(Saved data entries)
-=-=-

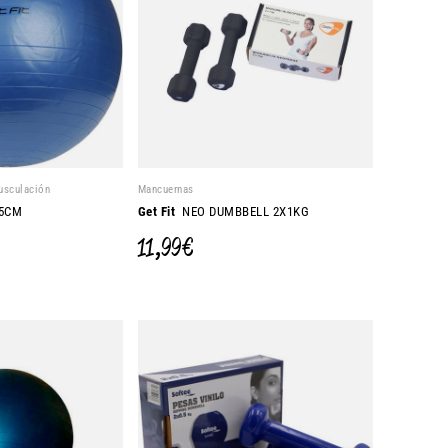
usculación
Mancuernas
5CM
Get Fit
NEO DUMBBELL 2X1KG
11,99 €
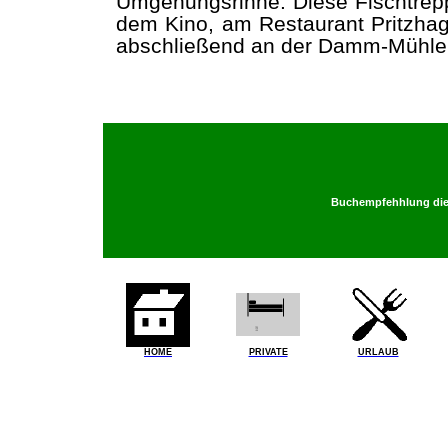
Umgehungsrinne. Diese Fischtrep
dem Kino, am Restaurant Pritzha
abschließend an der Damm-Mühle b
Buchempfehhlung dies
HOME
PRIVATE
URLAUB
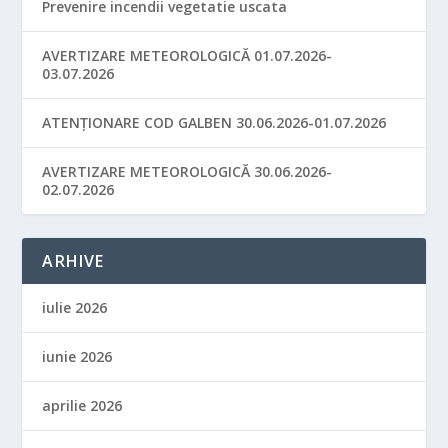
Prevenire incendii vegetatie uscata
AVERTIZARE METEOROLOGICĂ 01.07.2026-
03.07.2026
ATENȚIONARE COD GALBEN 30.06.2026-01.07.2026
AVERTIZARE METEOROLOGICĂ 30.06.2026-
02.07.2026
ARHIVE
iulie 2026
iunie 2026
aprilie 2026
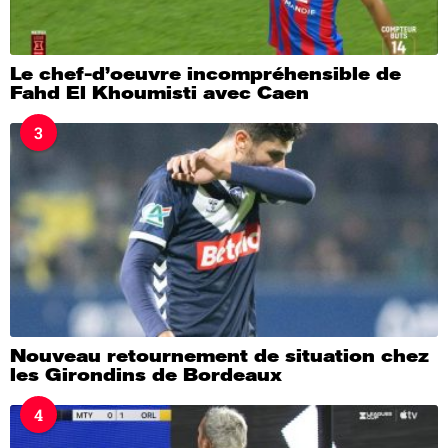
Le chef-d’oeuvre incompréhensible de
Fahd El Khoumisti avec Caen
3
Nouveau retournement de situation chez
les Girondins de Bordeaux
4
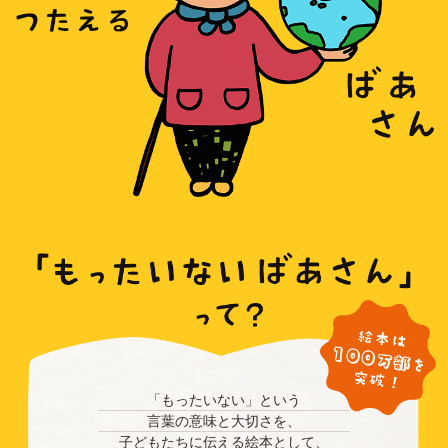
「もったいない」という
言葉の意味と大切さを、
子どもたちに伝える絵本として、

-=-=-

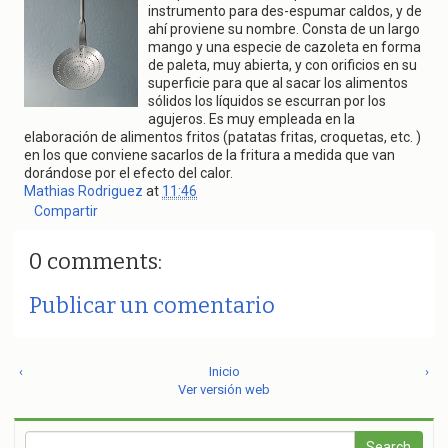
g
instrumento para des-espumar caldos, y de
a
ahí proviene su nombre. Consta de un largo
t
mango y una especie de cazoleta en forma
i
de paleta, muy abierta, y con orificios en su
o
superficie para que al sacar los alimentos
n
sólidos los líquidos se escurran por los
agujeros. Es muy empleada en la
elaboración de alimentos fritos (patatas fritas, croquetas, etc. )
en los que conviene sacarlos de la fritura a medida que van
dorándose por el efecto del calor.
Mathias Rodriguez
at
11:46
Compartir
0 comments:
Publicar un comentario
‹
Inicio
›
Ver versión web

-=-=-

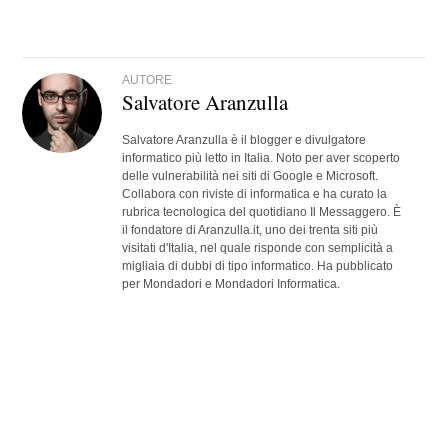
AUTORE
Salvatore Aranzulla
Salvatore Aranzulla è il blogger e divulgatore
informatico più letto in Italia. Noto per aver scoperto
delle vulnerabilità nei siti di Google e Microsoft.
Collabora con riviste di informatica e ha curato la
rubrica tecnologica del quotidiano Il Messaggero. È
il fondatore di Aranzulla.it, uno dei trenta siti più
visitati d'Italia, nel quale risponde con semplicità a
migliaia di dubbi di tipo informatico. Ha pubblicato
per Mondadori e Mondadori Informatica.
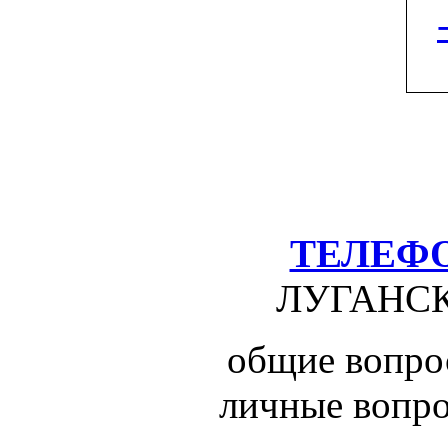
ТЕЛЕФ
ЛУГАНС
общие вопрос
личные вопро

-=-=-

• Goal of the exercise: Looking at the entries above, determine how many lines contain the word "METEOROLOGICĂ" and state only that number.

• Task result: 2